(Dataset entries)
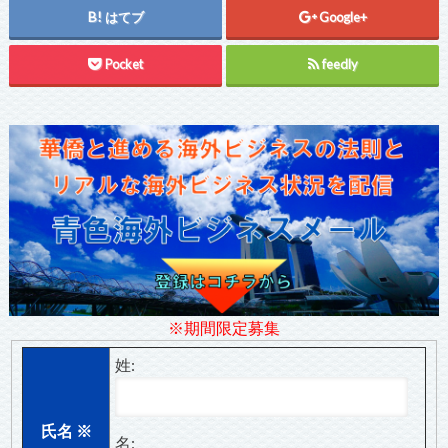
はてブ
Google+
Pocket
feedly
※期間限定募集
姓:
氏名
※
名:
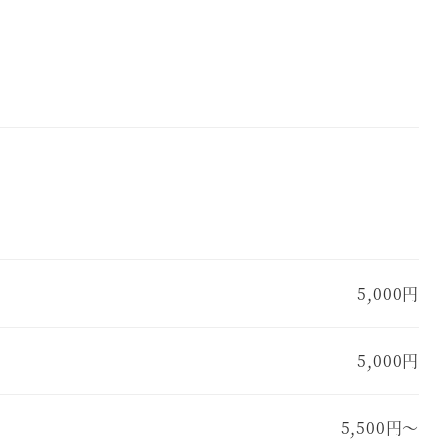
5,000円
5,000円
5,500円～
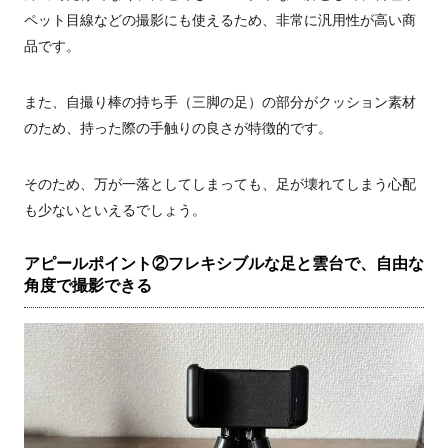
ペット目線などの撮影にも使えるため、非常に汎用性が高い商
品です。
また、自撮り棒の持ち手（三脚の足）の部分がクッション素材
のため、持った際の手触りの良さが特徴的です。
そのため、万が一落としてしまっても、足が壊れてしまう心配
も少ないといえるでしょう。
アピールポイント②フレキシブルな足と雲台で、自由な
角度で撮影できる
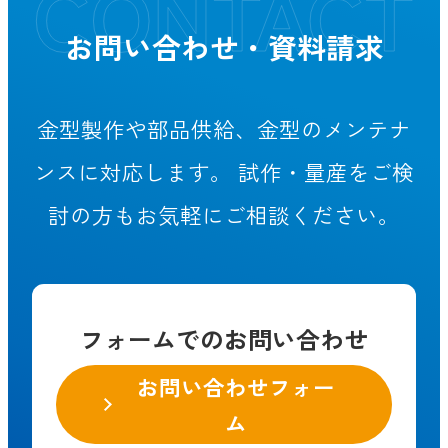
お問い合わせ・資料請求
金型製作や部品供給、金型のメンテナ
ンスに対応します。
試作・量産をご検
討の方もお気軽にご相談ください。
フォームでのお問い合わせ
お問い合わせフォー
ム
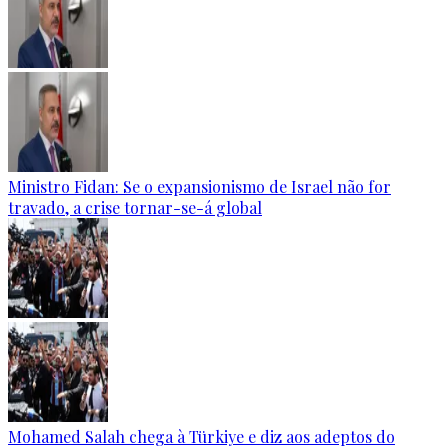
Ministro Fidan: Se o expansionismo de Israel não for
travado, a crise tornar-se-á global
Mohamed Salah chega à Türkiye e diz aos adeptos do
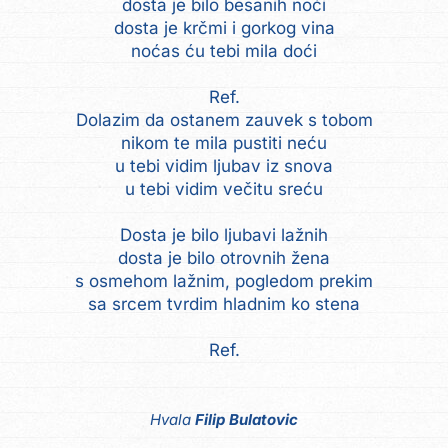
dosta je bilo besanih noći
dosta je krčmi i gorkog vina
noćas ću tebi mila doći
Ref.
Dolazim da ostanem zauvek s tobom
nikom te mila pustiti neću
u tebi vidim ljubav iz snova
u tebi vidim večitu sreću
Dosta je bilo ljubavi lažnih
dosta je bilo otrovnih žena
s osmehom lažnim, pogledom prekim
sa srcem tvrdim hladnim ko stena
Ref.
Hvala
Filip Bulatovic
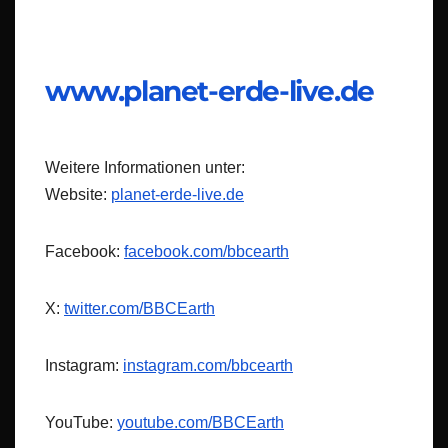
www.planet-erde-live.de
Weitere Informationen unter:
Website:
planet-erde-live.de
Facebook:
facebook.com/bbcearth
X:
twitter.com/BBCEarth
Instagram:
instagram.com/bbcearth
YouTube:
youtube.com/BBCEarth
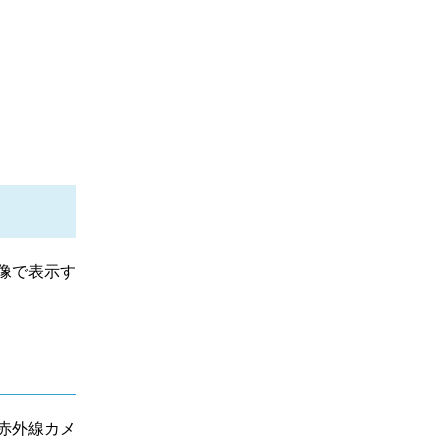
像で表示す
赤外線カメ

■ Aim of the exercise
Without the pictures, copy the entries from their first line through the line containing "s osmehom lažnim, pogledom prekim", and only those lines.

■ Task solution
はてブ
Google+
Pocket
feedly
※期間限定募集
姓:
氏名
※
名:
5,000円
5,000円
5,500円～
ペット目線などの撮影にも使えるため、非常に汎用性が高い商
品です。
また、自撮り棒の持ち手（三脚の足）の部分がクッション素材
のため、持った際の手触りの良さが特徴的です。
そのため、万が一落としてしまっても、足が壊れてしまう心配
も少ないといえるでしょう。
アピールポイント②フレキシブルな足と雲台で、自由な
角度で撮影できる
お問い合わせ・資料請求
金型製作や部品供給、金型のメンテナ
ンスに対応します。
試作・量産をご検
討の方もお気軽にご相談ください。
フォームでのお問い合わせ
お問い合わせフォー
ム
Ministro Fidan: Se o expansionismo de Israel não for
travado, a crise tornar-se-á global
Mohamed Salah chega à Türkiye e diz aos adeptos do
dosta je bilo besanih noći
dosta je krčmi i gorkog vina
noćas ću tebi mila doći
Ref.
Dolazim da ostanem zauvek s tobom
nikom te mila pustiti neću
u tebi vidim ljubav iz snova
u tebi vidim večitu sreću
Dosta je bilo ljubavi lažnih
dosta je bilo otrovnih žena
s osmehom lažnim, pogledom prekim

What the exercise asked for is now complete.